Si ello es así, y pocas dudas parecen existir al respecto, ¿sería tan malo llegar a un momento y situación en que unos reguladores extranjeros nos impusieran obligatoriamente lo que sabemos que es necesario pero que no queremos hacer nosotros mismos? Claro está, la dignidad y el orgullo patrio se resentirían, muchos lo tomarían como un ridículo nacional, se acentuaría el síndrome pesimista tan característicamente hispano, pero es dudoso que desde una perspectiva objetiva a largo plazo fuera algo negativo. Quizás, ¿por qué no?, nos pondrían en la senda del crecimiento posible, como sucedió en 1959.

Lo que sucede, y probablemente esto es lo más relevante, es que una intervención de esta clase pondría crudamente de manifiesto el más profundo y serio de nuestros males. Porque mucho más que nuestras finanzas o nuestra economía, quien de verdad ha demostrado su auténtica insolvencia en España es la política, por lo menos la política tal como se practica efectivamente. Puesto que no es capaz de implementar las soluciones que ella misma sabe y reconoce como necesarias, y se dedica por el contrario a generar nuevos conflictos añadidos y superfluos. La política española está en bancarrota, ese es el diagnóstico cruel que ni el Gobierno ni la oposición quieren escuchar, por mucho que la situación real de las cosas lo esté gritando.

Permítanme otro ejemplo: hace unos años se llegó a disolver un Ayuntamiento y a privarle de su autogobierno, porque su política había llegado a cotas de autismo ineficaz inadmisibles. Obvio que ni España ni sus instituciones políticas pueden ser disueltas, ni su gobernación asumida temporalmente por un equipo de expertos internacionales (aunque es una hipótesis atractiva).

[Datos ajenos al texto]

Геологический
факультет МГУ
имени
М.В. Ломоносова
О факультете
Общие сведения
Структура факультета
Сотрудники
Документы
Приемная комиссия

La democracia nos obliga a gobernarnos a nosotros mismos, pero ello resulta ser a veces más una pesada carga que una magnífica tarea. Y esta es una de esas ocasiones.

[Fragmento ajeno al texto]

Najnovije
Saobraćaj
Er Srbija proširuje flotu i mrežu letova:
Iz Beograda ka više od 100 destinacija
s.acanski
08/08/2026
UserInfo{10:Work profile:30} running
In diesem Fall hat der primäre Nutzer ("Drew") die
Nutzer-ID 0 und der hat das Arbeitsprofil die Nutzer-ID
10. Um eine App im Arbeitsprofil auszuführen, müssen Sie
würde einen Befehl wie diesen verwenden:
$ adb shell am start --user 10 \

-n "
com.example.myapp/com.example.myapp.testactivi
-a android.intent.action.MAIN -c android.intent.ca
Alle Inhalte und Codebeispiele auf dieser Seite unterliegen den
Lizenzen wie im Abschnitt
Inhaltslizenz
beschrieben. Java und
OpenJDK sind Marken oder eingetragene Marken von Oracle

Por eso, sobre todo por eso, porque una intervención internacional de nuestro país podría resultar el sopapo cruel que la política española precisa para reingresar al mundo que abandonó hace ya mucho, el mundo humilde de intentar dar solución a los problemas en lugar de crear otros ficticios, sólo por eso me pregunto: ¿sería tan malo dar en la quiebra?